An overview of Forge and its role in shipping Electron apps.
Application packaging and distribution has always been handled outside of the core Electron framework. In Electron's early days as a part of the Atom editor, it was common for app developers to prepare their application for distribution by manually editing the Electron binary.
Since then, the Electron community has developed a rich ecosystem of tools to handle every task for Electron app distribution, including:
Application packaging (electron-packager)
Code signing (e.g. @electron/osx-sign)
Creating platform-specific installers (e.g. electron-winstaller or electron-installer-dmg).
Although these single-purpose packages are mature and production-ready, application developers need to understand what each one does and write their own scripts to glue the packages together into a build pipeline.

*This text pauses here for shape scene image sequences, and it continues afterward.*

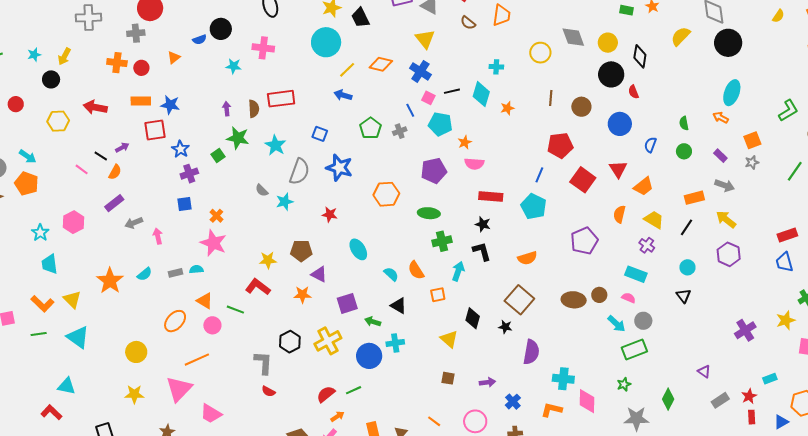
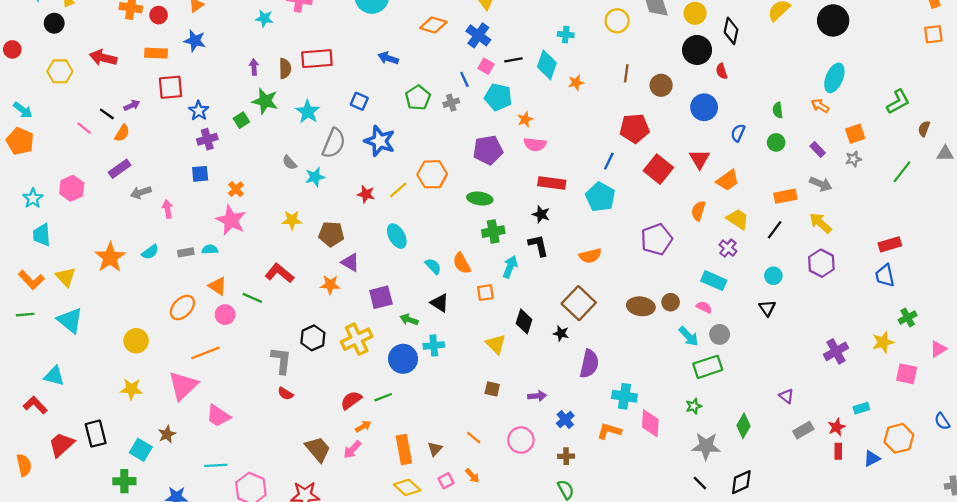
yellow line: (347, 70) -> (398, 190), moved
blue star: (170, 105) -> (195, 41), moved
yellow star: (268, 260) -> (292, 220), moved

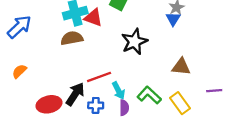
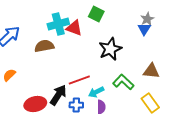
brown semicircle: (72, 38) -> (44, 46), moved
cyan arrow: (118, 91) -> (96, 92), turned 91
green L-shape: (149, 95) -> (123, 82), moved

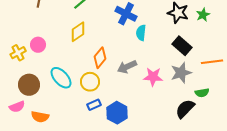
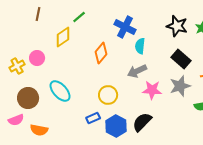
yellow diamond: (78, 32) -> (63, 37), moved
orange diamond: (100, 58) -> (101, 53), moved
gray arrow: (127, 67) -> (137, 71), moved
yellow circle: (90, 82) -> (108, 95), moved
black semicircle: (185, 109) -> (142, 122), moved

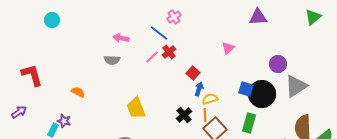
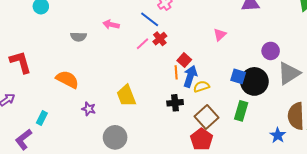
gray semicircle: (112, 60) -> (78, 37), moved
blue arrow: (199, 89) -> (190, 76), size x1.5
orange semicircle: (78, 92) -> (67, 79), size x1.6
black cross: (184, 115) -> (175, 103), turned 35
orange line: (205, 115) -> (176, 72), moved
purple star: (64, 121) -> (89, 109), moved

This process requires research and iteration, and can be confusing for folks who are new to Electron.
Electron Forge is an all-in-one solution that unifies this fractured ecosystem. With Forge, you can create a build pipeline that brings your app from development to distribution with minimal configuration.
Forge is also built with advanced use cases in mind—you can add any build logic you need with custom plugins, makers or publishers. For more details, see the Extending Electron Forge section of the docs.
Forge vs. Builder
Electron Forge can be considered an alternative to Electron Builder, which fulfills the same use-case for application building and publishing.
The key difference in philosophy between the two projects is that Electron Forge focuses on combining existing first-party tools into a single build pipeline, while Builder rewrites its own in-house logic for most build tasks.
We believe there are two main advantages to using Forge:
Forge receives new features for application building as soon as they are supported in Electron (e.g. ASAR integrity or universal macOS builds). These features are built with first-party Electron tooling in mind, so Forge receives them as soon as they are released.
Forge's multi-package architecture makes it easier to understand and extend. Since Forge is made up of many smaller packages with clear responsibilities, it is easier to follow the flow of the code. Also, its extensible API design means that you can write your own build logic separate from the provided configuration options for advanced use cases.